Te ne racconto una: nel 2000 andai al viaggio-studio organizzato dalla mia prof d'inglese al liceo, ad Oxford. Già appena scesi dall'aereo a Stansted alcuni compagni di viaggio cominciarono a lamentarsi di questo e quello, e giustamente si beccarono tutta l'ora e un quarto necessari per arrivare in città di ramanzina fatta davvero bene. Siccome io ero l'unica maggiorenne del gruppo non ho mai saputo tutti i dettagli fino in fondo, ma già alcuni giorni dopo cominciai a sentire le proteste: tutti si lamentavano che non potevano parlare italiano, che la prof era una carceriera, che non potevano incontrarsi nemmeno al college perché nessuno aveva un orario uguale all'altro, eccetera.

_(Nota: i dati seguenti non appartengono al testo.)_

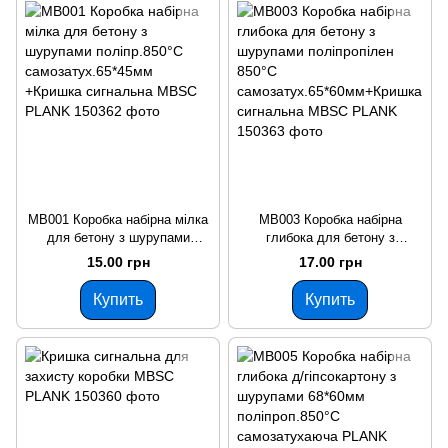
MB001 Коробка набірна мілка
MB003 Коробка набірна
для бетону з шурупами
глибока для бетону з
поліпр.850°С
шурупами поліпропілен 850°С
15.00 грн
17.00 грн
самозатух.65*45мм +Кришка
самозатух.65*60мм+Кришка
сигнальна MBSC PLANK
сигнальна MBSC PLANK
Купить
Купить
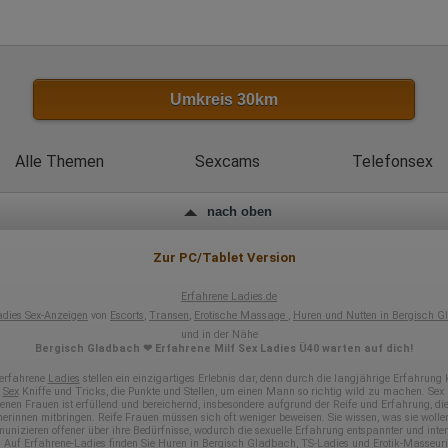
Erhobene Informationen zum Besucherverhalten sind folgende:
Herkunft (Land und Stadt)
Sprache
Betriebssystem
Gerät (PC, Tablet-PC oder Smartphone)
Umkreis 30km
Browser und alle verwendeten Add-ons
Auflösung des Computers
Besucherquelle (Facebook, Suchmaschine oder verweisende
Alle Themen
Sexcams
Telefonsex
Webseite)
Welche Dateien wurden heruntergeladen?
Welche Videos angeschaut?
Wurden Werbebanner angeklickt?
nach oben
Wohin ging der Besucher? Klickte er auf weitere Seiten des Portals
oder hat er sie komplett verlassen?
Wie lange blieb der Besucher?
Zur PC/Tablet Version
Ort der Verarbeitung:
Erfahrene Ladies.de
Europäische Union & USA
adies Sex-Anzeigen
von
Escorts
,
Transen
,
Erotische Massage
,
Huren und Nutten in Bergisch 
Hotjar
und in der Nähe
Bergisch Gladbach ❤ Erfahrene Milf Sex Ladies Ü40 warten auf dich!
Wir nutzen Hotjar als Webanalysedient. Es wird verwendet, um Daten
über das Benutzerverhalten zu sammeln. Hotjar kann auch im Rahmen
 erfahrene
Ladies
stellen ein einzigartiges Erlebnis dar, denn durch die langjährige Erfahrung
e
Sex
Kniffe und Tricks, die Punkte und Stellen, um einen Mann so richtig wild zu machen. Sex 
von Umfragen und Feedbackfunktionen, die auf unserer Website
enen Frauen ist erfüllend und bereichernd, insbesondere aufgrund der Reife und Erfahrung, die
eingebunden sind, von Ihnen bereitgestellte Informationen verarbeiten.
nerinnen mitbringen. Reife Frauen müssen sich oft weniger beweisen. Sie wissen, was sie wolle
unizieren offener über ihre Bedürfnisse, wodurch die sexuelle Erfahrung entspannter und inten
Herausgeber:
. Auf
Erfahrene-Ladies
finden Sie
Huren in Bergisch Gladbach
, TS-Ladies und Erotik-Masseur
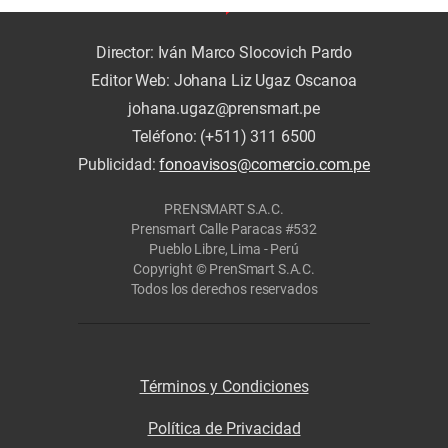
Director: Iván Marco Slocovich Pardo
Editor Web: Johana Liz Ugaz Oscanoa
johana.ugaz@prensmart.pe
Teléfono: (+511) 311 6500
Publicidad:
fonoavisos@comercio.com.pe
PRENSMART S.A.C.
Prensmart Calle Paracas #532
Pueblo Libre, Lima - Perú
Copyright © PrenSmart S.A.C.
Todos los derechos reservados
Términos y Condiciones
Política de Privacidad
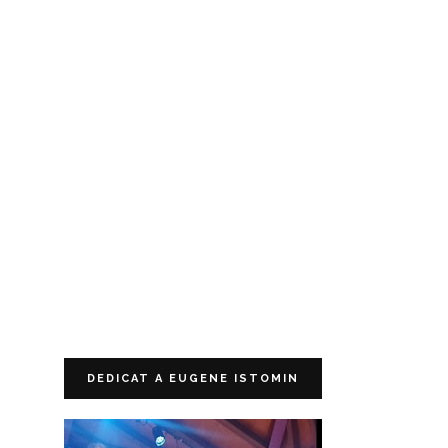
DEDICAT A EUGENE ISTOMIN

Per non parlare che nelle famiglie veniva servito un cibo immangiabile.
A quel punto persi le staffe e risposi a chi mi stava raccontando queste cose: ma se sapevate già tutto questo, che cavolo ci siete venuti a fare qua? E dire che io mi ero lamentata con la prof che in quel periodo ad Oxford si sentiva parlare più l'italiano che l'inglese!
Sulla polemica del cibo sono stata d'accordo anch'io, ma nella famiglia dove eravamo io e colei che è poi diventata la mia grande amica Silja (islandese), non si mangiavano nemmeno cose aliene, al massimo se c'era qualcosa di strano lo lasciavamo nel piatto. Per non parlare di quei cafoni che in valigia si erano portati pasta, olio e sugo per poter mangiare all'italiana....
Noi italiani dobbiamo sempre farci riconoscere, come i giapponesi: loro con le fotocamere, noi coi nostri modi rozzi e incivili. Anzi, in Giappone hanno un detto: l'italiano si riconosce dagli abiti eleganti e dalla scia che lascia dietro di sé. E credo che dica tutto....
Dovremmo fare come in Svizzera: uno straniero che vuole la cittadinanza deve superare l'esame di educazione civica. In Italia la si studia sì e no in prima media.